セミナーレポート

組織マネジメントは“作業療法そのもの”

セミナー名:作業療法士のための組織マネジメント
セミナー 其の一/東京編
会 場:東京文具共和会館
日 時:2018年2月10日

細川 寛将 (株)クリエイターズ,作業療法士

■セミナーの概要
去る2018年2月10日,東京文具共和会館にて「作業療法士のための組織マネジメントセミナー 其の一/東京編」が開催された。本セミナーは,一般社団法人日本作業療法士協会の元副会長である土井勝幸氏,谷川真澄氏,太田睦美氏の3名が発起人となり講演をする「OTで部下をもつマネジャー・リーダー」に向けたセミナーである。「生活行為向上マネジメント」など普段の臨床で“マネジメント”という言葉に触れる機会は多いものの,「組織マネジメント」について学ぶ機会はほとんどない状況で開催されたセミナーだけに,全国から70名以上のOTが参加した。その内容を,タイムテーブルを追ってご紹介する。

1.「OTが管理職をすることの意味」―土井勝幸氏
最初のプログラムは,キャリア初期から数多くの失敗を繰り返しながら,愚直に自らのフィールドで組織マネジメントに取り組んできた土井氏の講演。臨床で目の前の患者と対峙することだけでは,「目指すべき作業療法」を体現できないと感じ,組織マネジャーとしての道を決意。何度も行政に跳ね返されながら,日本で最初の医師以外の介護老人保健施設管理者になった話は印象的であった。こうしたマネジメントは,実は作業療法の根幹に通じるものがあるため,本セミナーを介して「普遍的な仕組みに落とし込むこと」が土井氏の目標と述べた。

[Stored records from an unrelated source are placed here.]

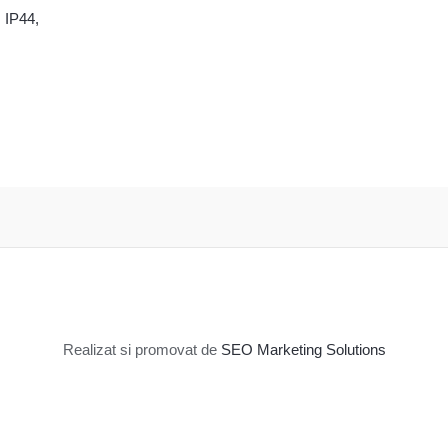
, IP44,
Realizat si promovat de
SEO Marketing Solutions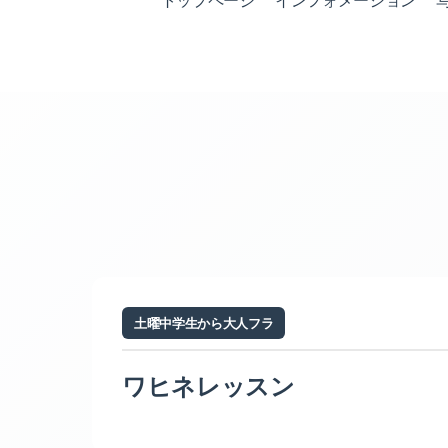
トップページ
インフォメーション
土曜中学生から大人フラ
ワヒネレッスン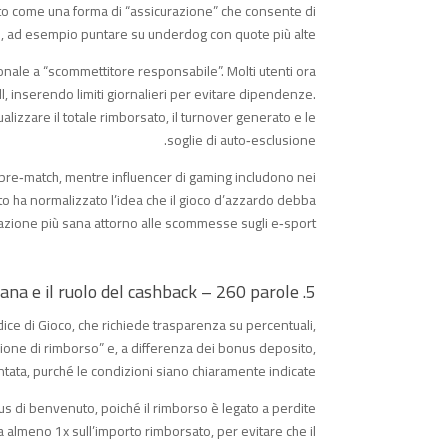
pito come una forma di “assicurazione” che consente di
, ad esempio puntare su underdog con quote più alte.
nale a “scommettitore responsabile”. Molti utenti ora
, inserendo limiti giornalieri per evitare dipendenze.
izzare il totale rimborsato, il turnover generato e le
soglie di auto‑esclusione.
ti pre‑match, mentre influencer di gaming includono nei
to ha normalizzato l’idea che il gioco d’azzardo debba
ione più sana attorno alle scommesse sugli e‑sport.
5. Regolamentazione italiana e il ruolo del cashback – 260 parole
ice di Gioco, che richiede trasparenza su percentuali,
zione di rimborso” e, a differenza dei bonus deposito,
ntata, purché le condizioni siano chiaramente indicate.
us di benvenuto, poiché il rimborso è legato a perdite
sia almeno 1x sull’importo rimborsato, per evitare che il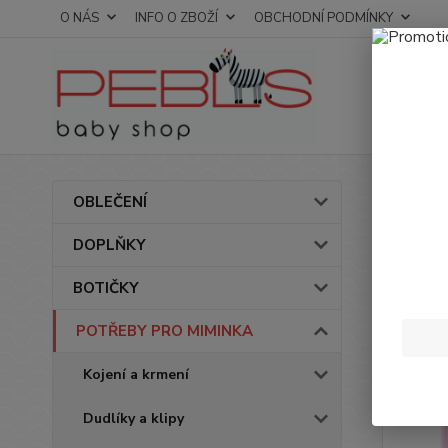
O NÁS
INFO O ZBOŽÍ
OBCHODNÍ PODMÍNKY
Úvod
OBLEČENÍ
Děts
DOPLŇKY
KAČ
BOTIČKY
Novinka
POTŘEBY PRO MIMINKA
Kojení a krmení
Dudlíky a klipy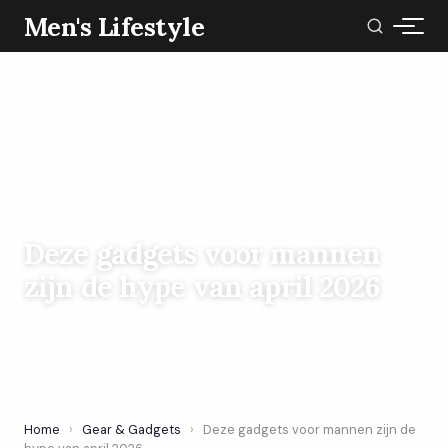
Men's Lifestyle
GEAR & GADGETS
Deze gadgets voor mannen
zijn de hype van april 2026
9 April 2026
·
5 min leestijd
Home
›
Gear & Gadgets
›
Deze gadgets voor mannen zijn de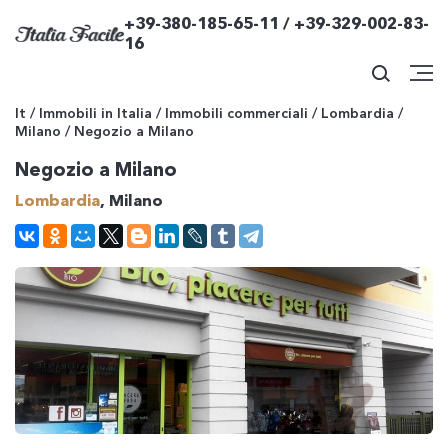
+39-380-185-65-11 / +39-329-002-83-
16
It
/
Immobili in Italia
/
Immobili commerciali
/
Lombardia
/
Milano
/
Negozio a Milano
Negozio a Milano
Lombardia
, Milano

2.「目標指向型組織マネジメントの実践」―谷川真澄氏
2人目の登壇者は,福井県でデイサービスなどの介護保険事業所などを複数経営する谷川氏の講演。谷川氏は「生活行為向上マネジメント推進プロジェクト委員会」の委員長でもあることから,作業療法の実践とマネジメントの関連,それに加えて起業家としてPDCAサイクル(plan—do—check—act cycle)やバランスト・スコアカードを用いた組織の目標の立て方や共有の方法,スタッフ個々に求める技能を,自身の苦労話や成功事例を交えながら述べた。谷川氏の,「OTはそもそも何にマネジメントされているのか?」という問いかけは,国がどのような意図をもってOTに期待をしているのかを今一度整理するきっかけとなった。

3.「組織マネジメントの基本」―太田睦美氏
最後の登壇者は,法人の介護福祉本部にて介護・福祉領域における事業を企画・運営・統括している太田睦美氏の講演。太田氏が約40年のキャリアで構築した経験や理論を踏まえたマネジメントや,リーダーといった用語の整理,PDCAサイクルの説明,そしてリスクマネジメントなどのオペレーション関係からリーダーとしての姿勢・あり方まで多岐に渡って述べた。また,太田氏も土井・谷川両氏と同様に,「個人や小集団を対象に直接的に介入する作業療法も,複数の個人が共通の目的の下に集まって意図的・計画的に事業展開する組織へのマネジメントも同じ」と述べ,作業療法とマネジメントの類似性を強調した。

■印象に残った事柄
受講して印象に残ったのは,3名の講師が共通して「作業療法はマネジメントである」と述べていた点である。土井氏はこの点に関して,自身が一貫してOTとして大切にしてきたものが,「人が主体的になること,その環境を整えること」であり,マネジメントそのものが作業療法であるといって間違いないと説明された。

■従事している仕事からの感想
筆者はサービス付き高齢者向け住宅の施設長に一昨年就任し,愚直に組織マネジメントに取り組んできたが,目の前の出来事に向き合うことだけに執着してしまい,失敗も多く経験してきた。今回の受講を通して,組織マネジメントは「スタッフが主体となる環境を整備する」という点で“作業療法そのもの”であり,いうなれば「組織を作業療法すること」と捉えられると気づき,マネジメントがとても身近に感じられ,非常に勇気づけられた。

講議後の意見交換会では,講師陣が参加者の質問に答えた(写真左から太田氏,谷川氏,土井氏)。